Ein interessantes Detail: Während einzelne Duftmoleküle patentierbar sind, lassen sich Duftformeln nicht schützen. Das hat bislang große Häuser wie Givaudan oder Symrise begünstigt, weil sie die finanziellen Ressourcen besitzen, um umfangreiche Bibliotheken zu erzeugen. Patinas KI reduziert die Kosten dramatisch und erlaubt es sogar Start‑ups, innerhalb kurzer Zeit individuelle Duftstoffe zu patentieren, was die Innovationslandschaft neu definiert.

Blick in die Zukunft

Patina befindet sich bereits in Gesprächen mit führenden Dufthäusern und Modemarken, um kundenspezifische Duftprofile zu entwickeln.
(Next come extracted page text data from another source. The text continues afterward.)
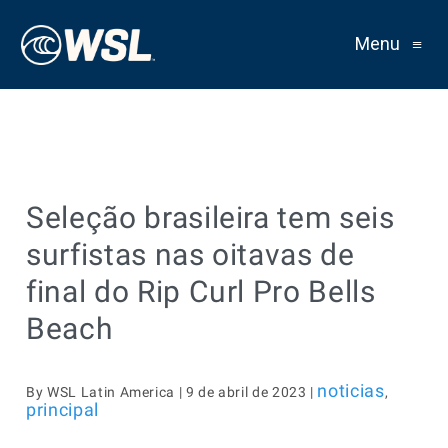
Menu
≡
Seleção brasileira tem seis
surfistas nas oitavas de
final do Rip Curl Pro Bells
Beach
noticias
By WSL Latin America | 9 de abril de 2023 |
,
principal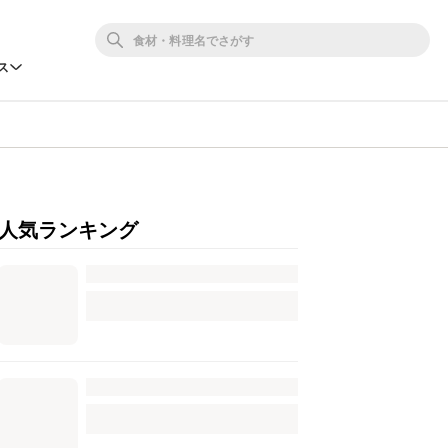
ス
人気ランキング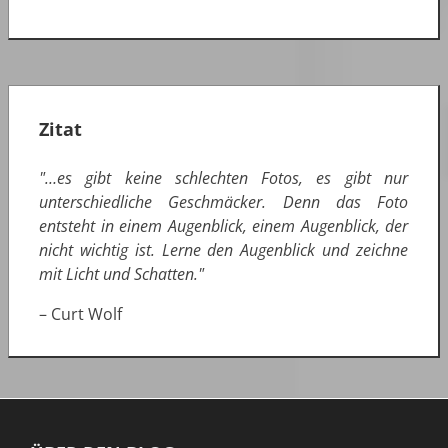
Zitat
"…es gibt keine schlechten Fotos, es gibt nur
unterschiedliche Geschmäcker. Denn das Foto
entsteht in einem Augenblick, einem Augenblick, der
nicht wichtig ist. Lerne den Augenblick und zeichne
mit Licht und Schatten."
– Curt Wolf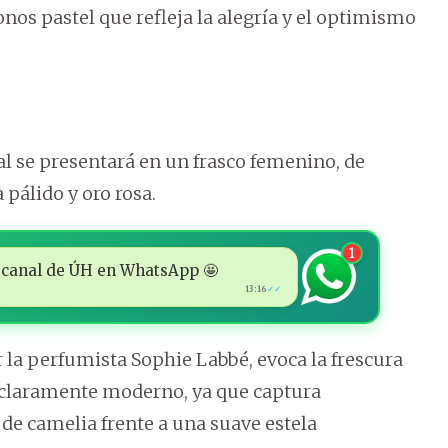
nos pastel que refleja la alegría y el optimismo
ral se presentará en un frasco femenino, de
 pálido y oro rosa.
1
 al canal de ÚH en WhatsApp 🤩
13:16
✓✓
la perfumista Sophie Labbé, evoca la frescura
e claramente moderno, ya que captura
 de camelia frente a una suave estela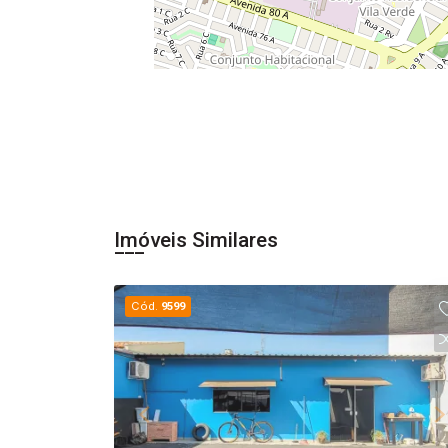
Imóveis Similares
Cód.
9599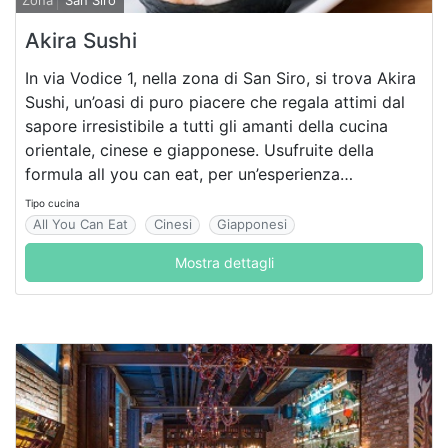
Zona
San Siro
Akira Sushi
In via Vodice 1, nella zona di San Siro, si trova Akira
Sushi, un’oasi di puro piacere che regala attimi dal
sapore irresistibile a tutti gli amanti della cucina
orientale, cinese e giapponese. Usufruite della
formula all you can eat, per un’esperienza
gastronomica senza limiti!
Tipo cucina
All You Can Eat
Cinesi
Giapponesi
Mostra dettagli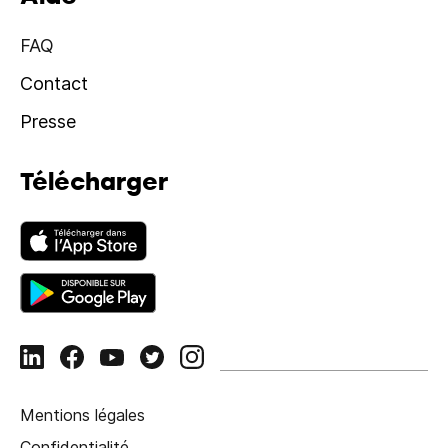
FAQ
Contact
Presse
Télécharger
Mentions légales
Confidentialité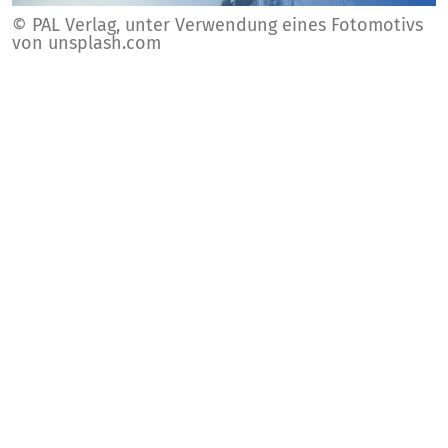
© PAL Verlag, unter Verwendung eines Fotomotivs
von unsplash.com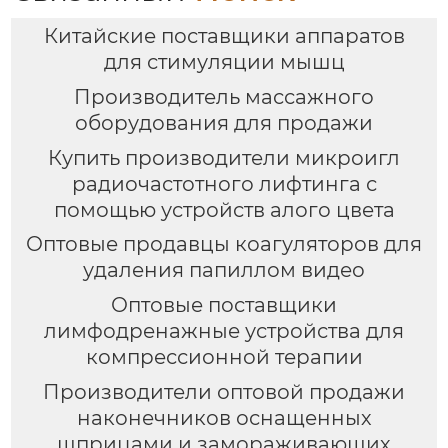
похудения тела EMS 3-
Китайские поставщики аппаратов
в-1 массажер
для стимуляции мышц
Производитель массажного
оборудования для продажи
Купить производители микроигл
радиочастотного лифтинга с
помощью устройств алого цвета
Оптовые продавцы коагуляторов для
удаления папиллом видео
Оптовые поставщики
лимфодренажные устройства для
компрессионной терапии
Производители оптовой продажи
наконечников оснащенных
шприцами и замораживающих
Der Trend zu individuelleren, sichereren und ausdrucksstärkeren Parfums passt genau zu ihrem Ansatz. Gleichzeitig unterstützt die Technologie den Verzicht auf Tierversuche, da Modelle menschliche Hautreaktionen bereits im virtuellen Umfeld vorhersagen können.

Ob Patina die Branche nachhaltig verändern kann, bleibt abzuwarten – doch das Unternehmen zeigt eindrucksvoll, wie Daten, maschinelles Lernen und chemisches Know‑how zusammen ein neues Kapitel der olfaktorischen Innovation aufschlagen können.